La ciudad y los días

Carlos Colón

ccolon@grupojoly.com

Mi casa es mi castillo

En mis gustos mando yo como el jornalero en su hambre cuando el cacique quiso comprar su voto

Desde hoy tenemos que apechugar con lo que ayer decidimos entre todos, votando, y con lo que, pactando, decidan aquellos a quienes votamos. Vistos el casting y el tráiler no tengo demasiada confianza, por no decir ninguna, en la calidad de la película resultante. Pero será de visión obligatoria de los títulos de crédito iniciales a los finales. La aceptación de lo que democráticamente decidan las mayorías es el fundamento de nuestra vida en común, desde el gobierno de la nación a las comunidades de vecinos.

Una obviedad, ya lo sé. A la que sumo otra: este principio, gracias precisamente a la democracia, no rige nuestras elecciones privadas y gustos personales. La casa de un inglés es su castillo, se decía desde el siglo XVI en la democracia más antigua y estable del mundo. Y el señor de ese castillo, por mucho que lo asedien los malos gobiernos emanados de las urnas, soy yo y es usted. El disfrute de la cultura, por ejemplo, que es lo que nos hace más humanos (sin por otra parte lograrlo del todo como por desgracia demuestran Heidegger, Celine y otros genios humanamente repugnantes), es una cuestión ajena a lo que las mayorías decidan. Tenemos la obligación de disfrutar o padecer lo que salga de las urnas, pero no la de oír, leer y ver lo que las mayorías decidan. Consulten las listas de músicas más oídas, libros más leídos y películas o programas televisivos más vistos e imagínense que debiéramos obedecer a esa voluntad mayoritaria.

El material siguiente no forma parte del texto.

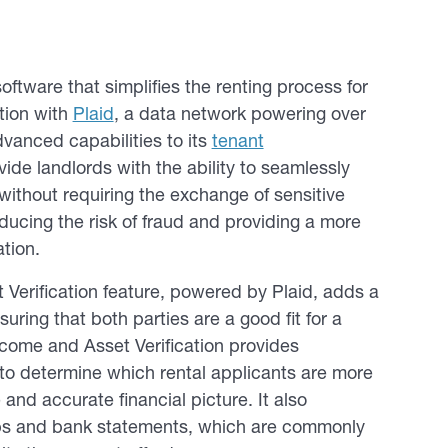
tware that simplifies the renting process for
tion with
Plaid
, a data network powering over
dvanced capabilities to its
tenant
vide landlords with the ability to seamlessly
without requiring the exchange of sensitive
ducing the risk of fraud and providing a more
ation.
erification feature, powered by Plaid, adds a
uring that both parties are a good fit for a
Income and Asset Verification provides
 to determine which rental applicants are more
and accurate financial picture. It also
ubs and bank statements, which are commonly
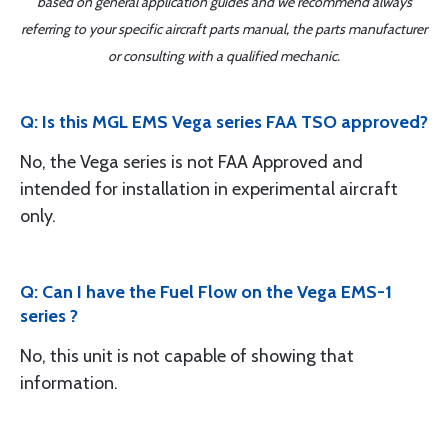
based on general application guides and we recommend always
referring to your specific aircraft parts manual, the parts manufacturer
or consulting with a qualified mechanic.
Q: Is this MGL EMS Vega series FAA TSO approved?
No, the Vega series is not FAA Approved and
intended for installation in experimental aircraft
only.
Q: Can I have the Fuel Flow on the Vega EMS-1
series ?
No, this unit is not capable of showing that
information.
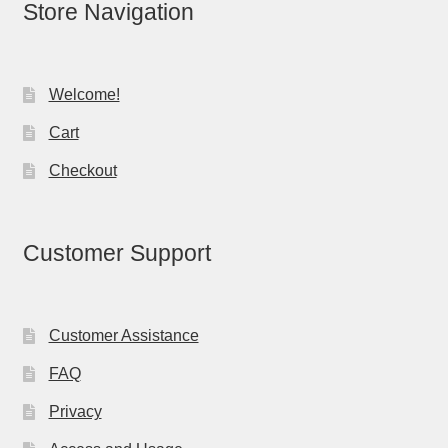
Store Navigation
Welcome!
Cart
Checkout
Customer Support
Customer Assistance
FAQ
Privacy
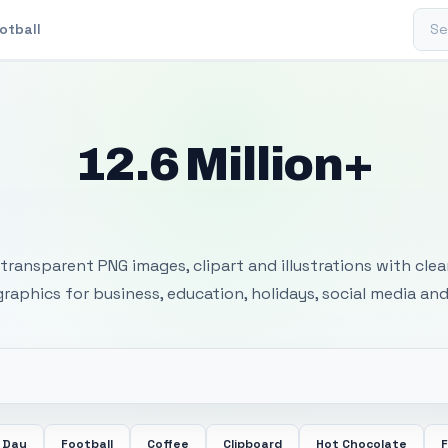
Sear
otball
12.6 Million+
 Transparent PNG I
transparent PNG images, clipart and illustrations with cle
 graphics for business, education, holidays, social media and
 Day
Football
Coffee
Clipboard
Hot Chocolate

No se trata de incurrir en el elitismo del editor del Times que, a mediados del siglo XIX, cuando creció la alfabetización y con ella la prensa popular de masas, dijo: “los periódicos se hacen hoy para quienes saben leer, pero no saben pensar”. Ni en el del directivo de una televisión americana que en los años 50 del pasado siglo dijo algo muy parecido: “la calidad de los programas desciende en la misma proporción que los precios de los aparatos de televisión”. Ni mucho menos de despreciar la cultura popular de masas que desde el siglo XIX hasta hoy nos ha dado tantas obras maestras. El clasismo cultural es tan repugnante como el social. Pero sí de marcar límites.

Hoy apechugamos con lo que las urnas hayan decidido, pero leemos, oímos y vemos lo que nos dé la real gana en una anarquía unipersonal, sin dios pedante ni amo del mercado. En mis gustos mando yo como el jornalero en su hambre cuando el cacique quiso comprar su voto.